In 2005, Furusawa et al. reported log-normal distributions in protein concentration in bacteria, and showed how these log-normal distributions might arise from Brownian dynamics. Not all cell characteristics arise from Brownian dynamics (i.e., multiplicative stochastic dynamics with a linear noise term) or exhibit log-normal distributions. For example, cell size distributions appear to arise from Langevin dynamics (i.e., multiplicative stochastic dynamics with a sublinear noise term) and produce distributions that remain stationary in time. See this work, for example. But based on Furusawa et al., it seems reasonable to predict that the cellular concentration of a protein like ATP synthase might obey Brownian dynamics.

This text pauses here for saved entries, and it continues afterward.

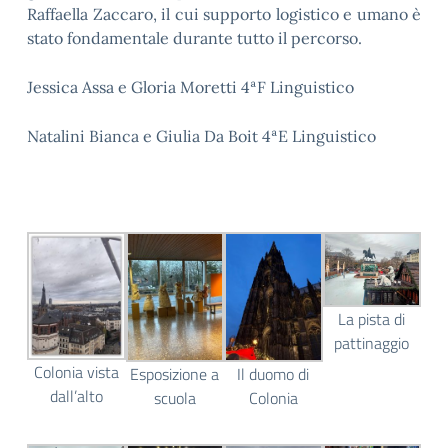
Raffaella Zaccaro, il cui supporto logistico e umano è
stato fondamentale durante tutto il percorso.
Jessica Assa e Gloria Moretti 4ªF Linguistico
Natalini Bianca e Giulia Da Boit 4ªE Linguistico
La pista di
pattinaggio
Colonia vista
Esposizione a
Il duomo di
dall’alto
scuola
Colonia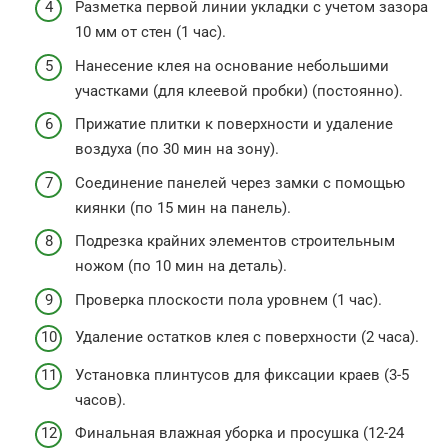
Разметка первой линии укладки с учетом зазора
10 мм от стен (1 час).
Нанесение клея на основание небольшими
участками (для клеевой пробки) (постоянно).
Прижатие плитки к поверхности и удаление
воздуха (по 30 мин на зону).
Соединение панелей через замки с помощью
киянки (по 15 мин на панель).
Подрезка крайних элементов строительным
ножом (по 10 мин на деталь).
Проверка плоскости пола уровнем (1 час).
Удаление остатков клея с поверхности (2 часа).
Установка плинтусов для фиксации краев (3-5
часов).
Финальная влажная уборка и просушка (12-24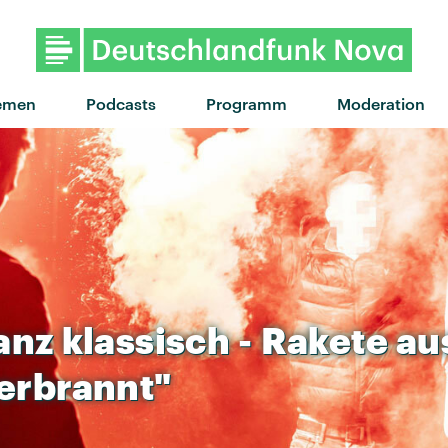
"Tiny Raisin" von Suki Waterh
emen
Podcasts
Programm
Moderation
anz
klassisch
-
Rakete
au
erbrannt"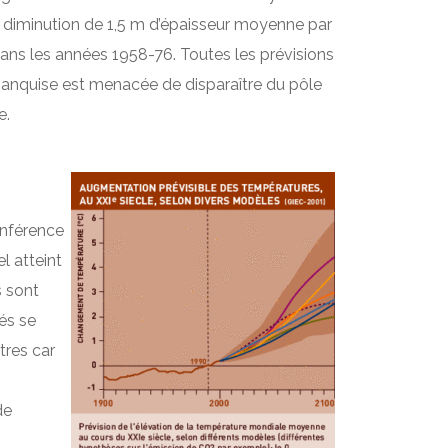
 diminution de 1,5 m d’épaisseur moyenne par
dans les années 1958-76. Toutes les prévisions
banquise est menacée de disparaître du pôle
e.
conférence
l atteint
s sont
és se
tres car
de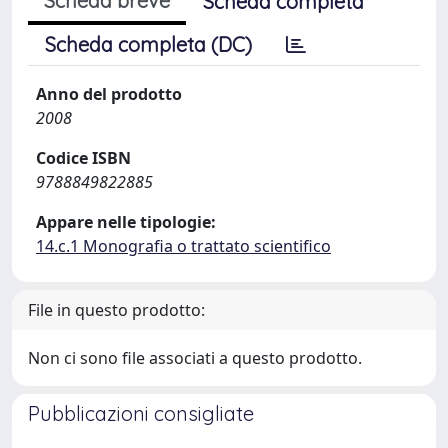
Scheda breve
Scheda completa
Scheda completa (DC)
Anno del prodotto
2008
Codice ISBN
9788849822885
Appare nelle tipologie:
14.c.1 Monografia o trattato scientifico
File in questo prodotto:
Non ci sono file associati a questo prodotto.
Pubblicazioni consigliate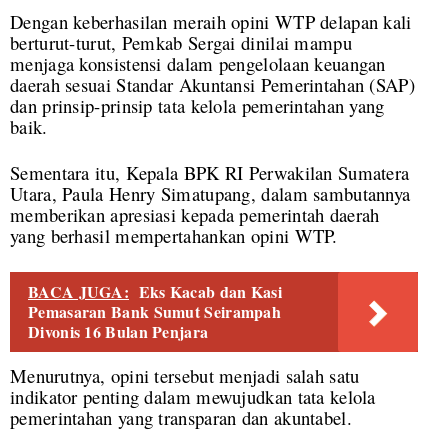
Dengan keberhasilan meraih opini WTP delapan kali
berturut-turut, Pemkab Sergai dinilai mampu
menjaga konsistensi dalam pengelolaan keuangan
daerah sesuai Standar Akuntansi Pemerintahan (SAP)
dan prinsip-prinsip tata kelola pemerintahan yang
baik.
Sementara itu, Kepala BPK RI Perwakilan Sumatera
Utara, Paula Henry Simatupang, dalam sambutannya
memberikan apresiasi kepada pemerintah daerah
yang berhasil mempertahankan opini WTP.
BACA JUGA:
Eks Kacab dan Kasi
Pemasaran Bank Sumut Seirampah
Divonis 16 Bulan Penjara
Menurutnya, opini tersebut menjadi salah satu
indikator penting dalam mewujudkan tata kelola
pemerintahan yang transparan dan akuntabel.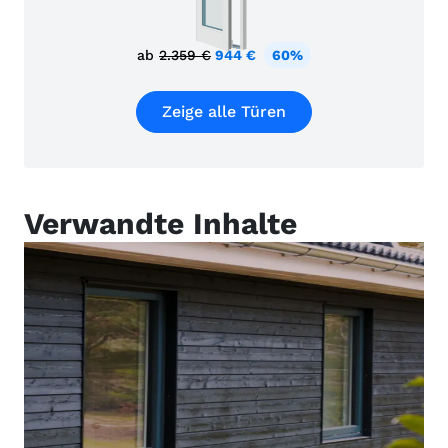
ab
2.359 €
944 €
60%
Zeige alle Türen
Verwandte Inhalte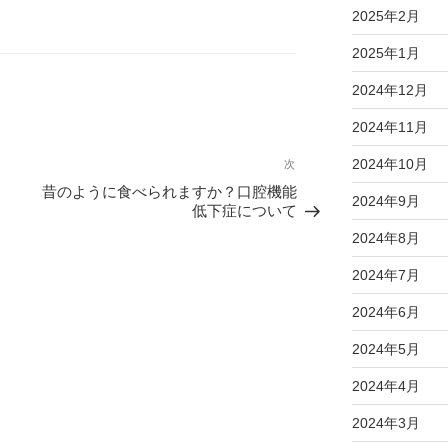
2025年2月
2025年1月
2024年12月
2024年11月
2024年10月
次
次
の
昔のように食べられますか？口腔機能
2024年9月
投
低下症について
稿
2024年8月
2024年7月
2024年6月
2024年5月
2024年4月
2024年3月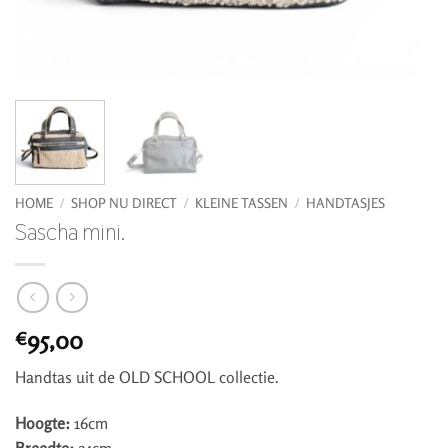
HOME
/
SHOP NU DIRECT
/
KLEINE TASSEN
/
HANDTASJES
Sascha mini.
95,00
€
Handtas uit de OLD SCHOOL collectie.
Hoogte:
16cm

As pointed out recently in a paper from Ole Peters and Alexander Adamou, Brownian dynamics have some interesting statistical properties. In particular, ergodicity is broken because the log-normal distributions that arise from Brownian dynamics are not stationary. Rather, over time the size of fluctuations (the variance) increases as the square-root of time. This asymmetry in time can be rather subtle because it's a difference in variance that grows at a sublinear rate. If the variance is large relative to the mean, it can take a lot of measurements (and often a long time) to be sure you're seeing a difference in variance and rule out the possibility that your distribution is stationary.
But when Brownian dynamics are present, there are potentially some interesting consequences. For example, as Peters and Adamou suggest, if we model "cooperation" between two entities (like intracellular organelles?) as the sharing and mixing of what would otherwise be two independent populations (or concentrations of a chemical?), we see a damping or smoothing in the fluctuations (the variance). As time goes on, the cooperating populations grow faster in concentration than wholly independent populations thanks to that damping effect. See Figure 2:
Abstracted away from the details, we have Brownian dynamics and an opportunity for "cooperation" (i.e., mixing or sharing) leading over time to faster growth rates (e.g., in a concentration of proteins or chemicals) through a cooperative damping of fluctuations in concentrations of the same proteins or chemicals. Kind of nice to see how simple assumptions like these could lead to evolutionary dynamics.